I will cluster neighborhoods based on postal codes; in the rendered map the tags should display the postal code followed by the borough the code is contained within.

In [10]:
# importing necessary libraries for clustering and visuals

from geopy.geocoders import Nominatim # convert an address into latitude and longitude values

# Matplotlib and associated plotting modules
import matplotlib.cm as cm
import matplotlib.colors as colors

# import k-means from clustering stage
from sklearn.cluster import KMeans

# import folium for map rendering
import folium

In [11]:
# grabbing the lat/long coords for Toronto, Ontario, Canada

address = 'Toronto, ON, Canada'

geolocator = Nominatim(user_agent="tor_explorer")
location = geolocator.geocode(address)
latitude = location.latitude
longitude = location.longitude
print('The geograpical coordinates of Toronto are {}, {}.'.format(latitude, longitude))

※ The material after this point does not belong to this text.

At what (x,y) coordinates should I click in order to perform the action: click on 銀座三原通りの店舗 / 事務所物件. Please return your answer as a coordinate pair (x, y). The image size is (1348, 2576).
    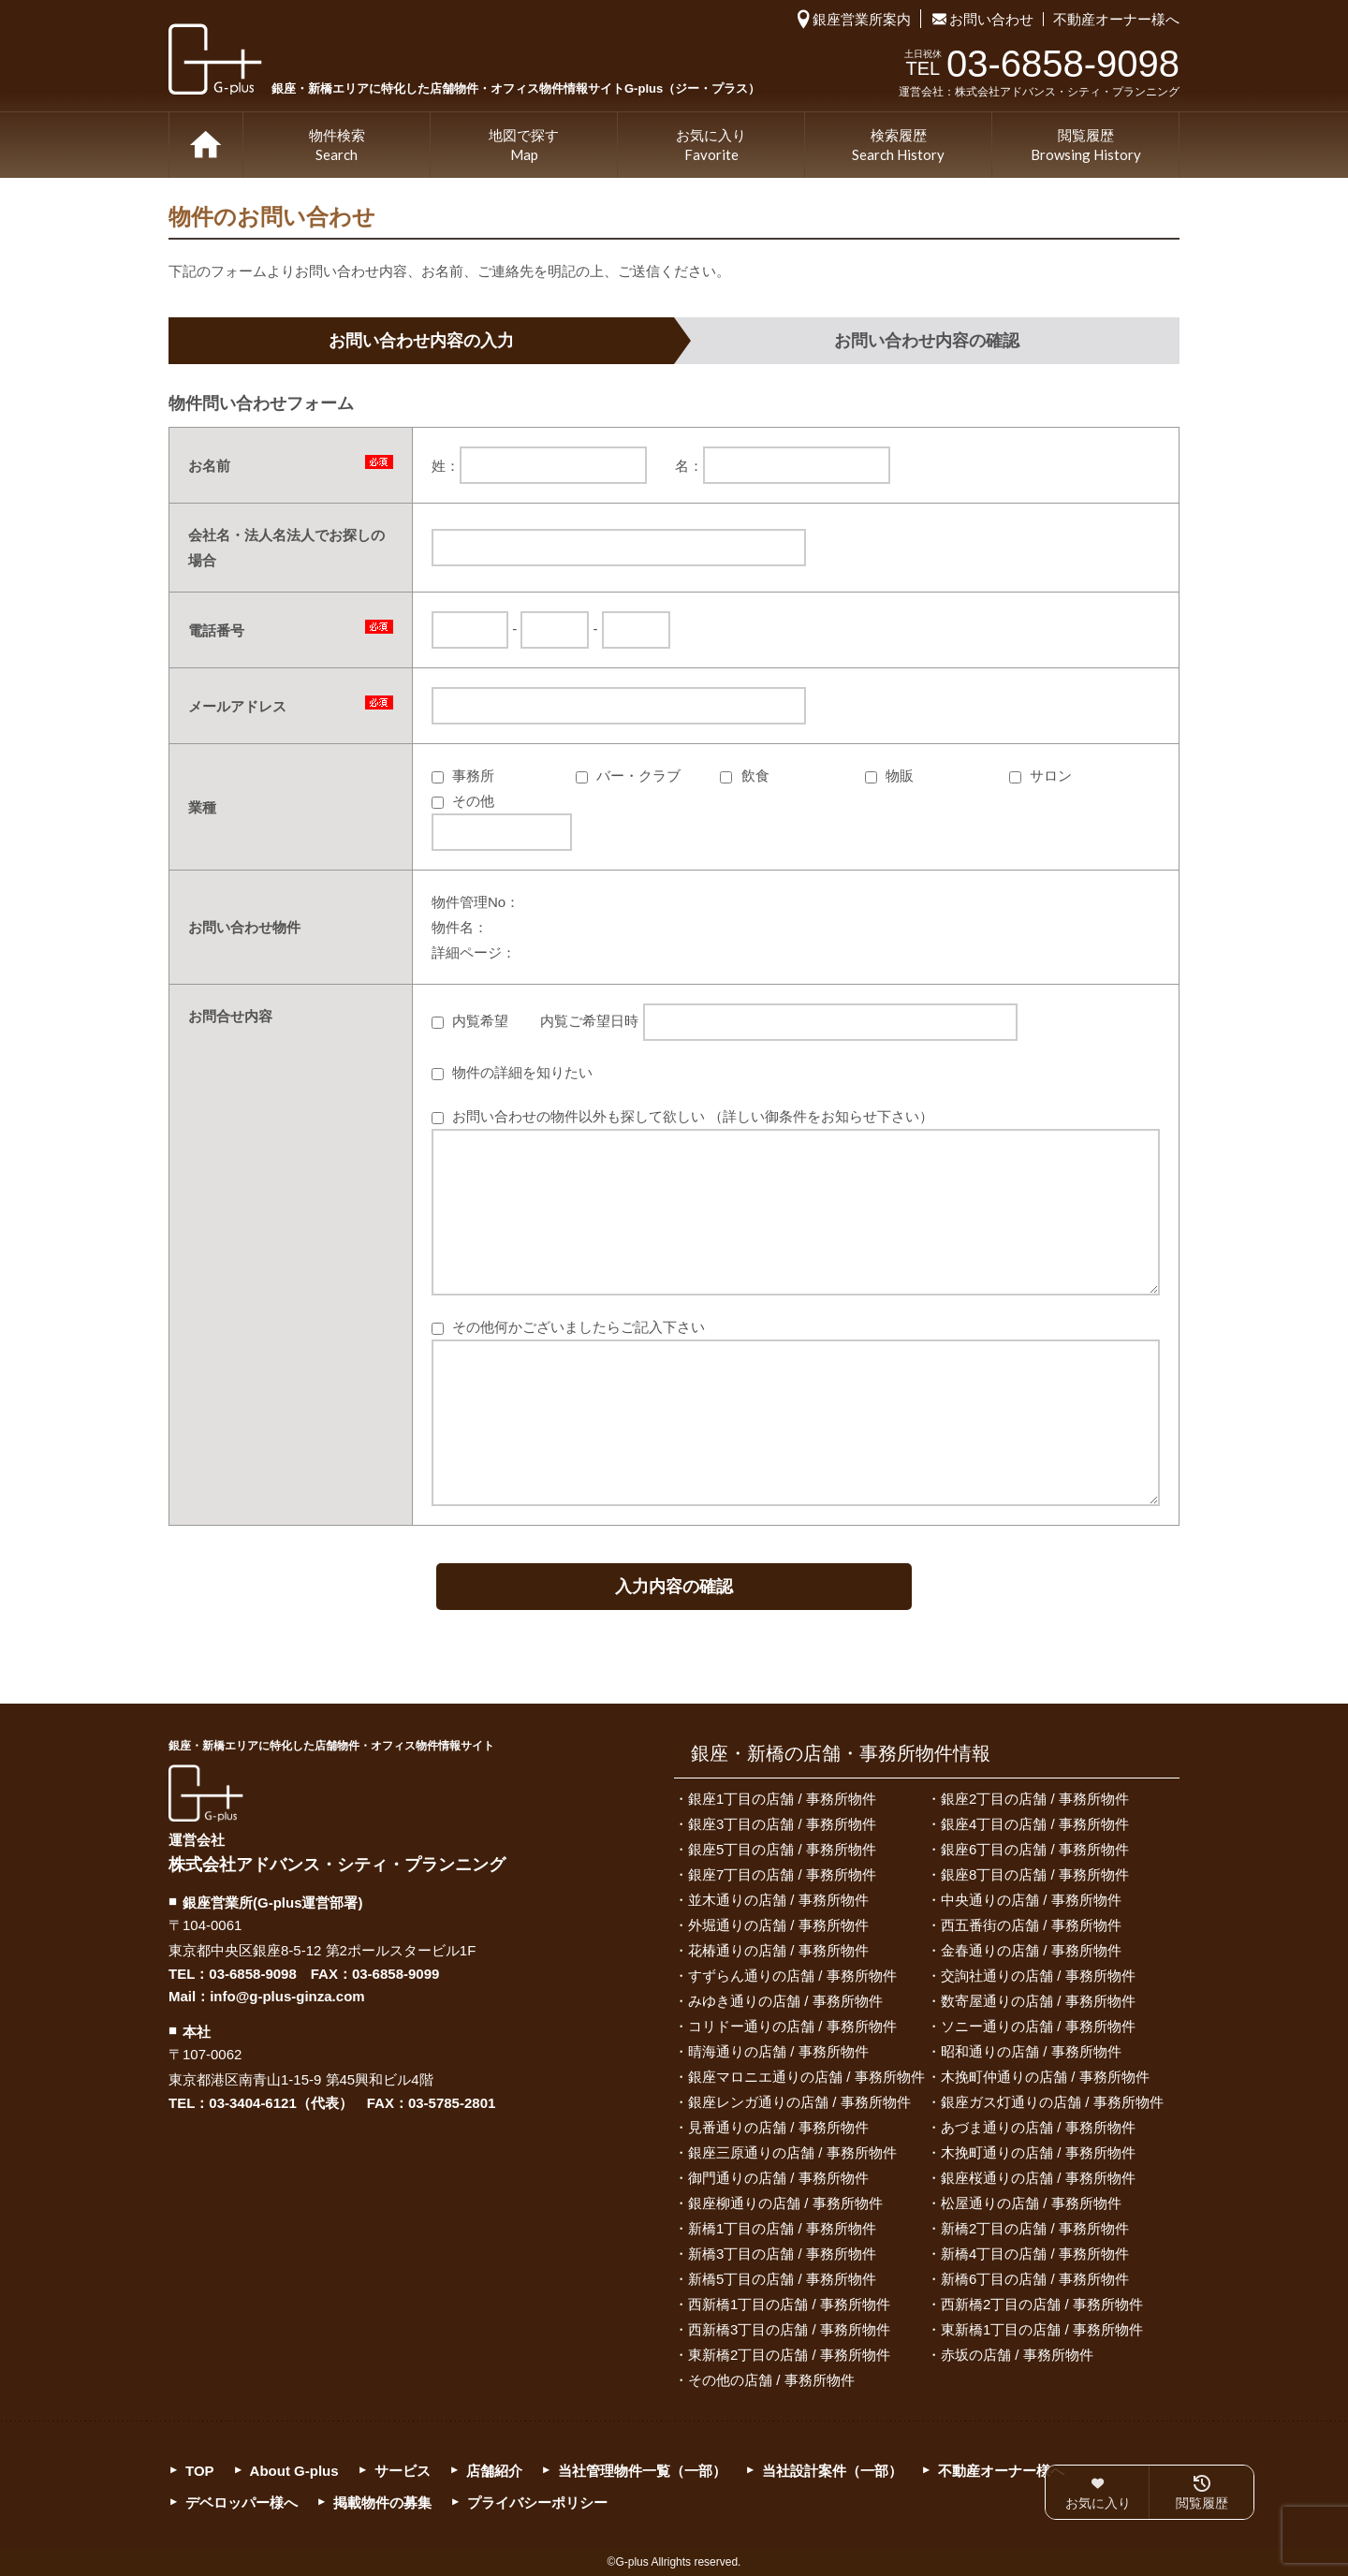
    Looking at the image, I should click on (792, 2152).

The geograpical coordinates of Toronto are 43.653963, -79.387207.


In [12]:
# create map of New York using latitude and longitude values
map_toronto = folium.Map(location=[latitude, longitude], zoom_start=9)

# add markers to map
for lat, lng, borough, postal in zip(toronto_geo_df['Latitude'], toronto_geo_df['Longitude'], toronto_geo_df['Borough'], toronto_geo_df['PostalCode']):
    label = '{}, {}'.format(postal, borough)
    label = folium.Popup(label, parse_html=True)
    folium.CircleMarker(
        [lat, lng],
        radius=5,
        popup=label,
        color='blue',
        fill=True,
        fill_color='#3186cc',
        fill_opacity=0.7,
        parse_html=False).add_to(map_toronto)  
    
map_toronto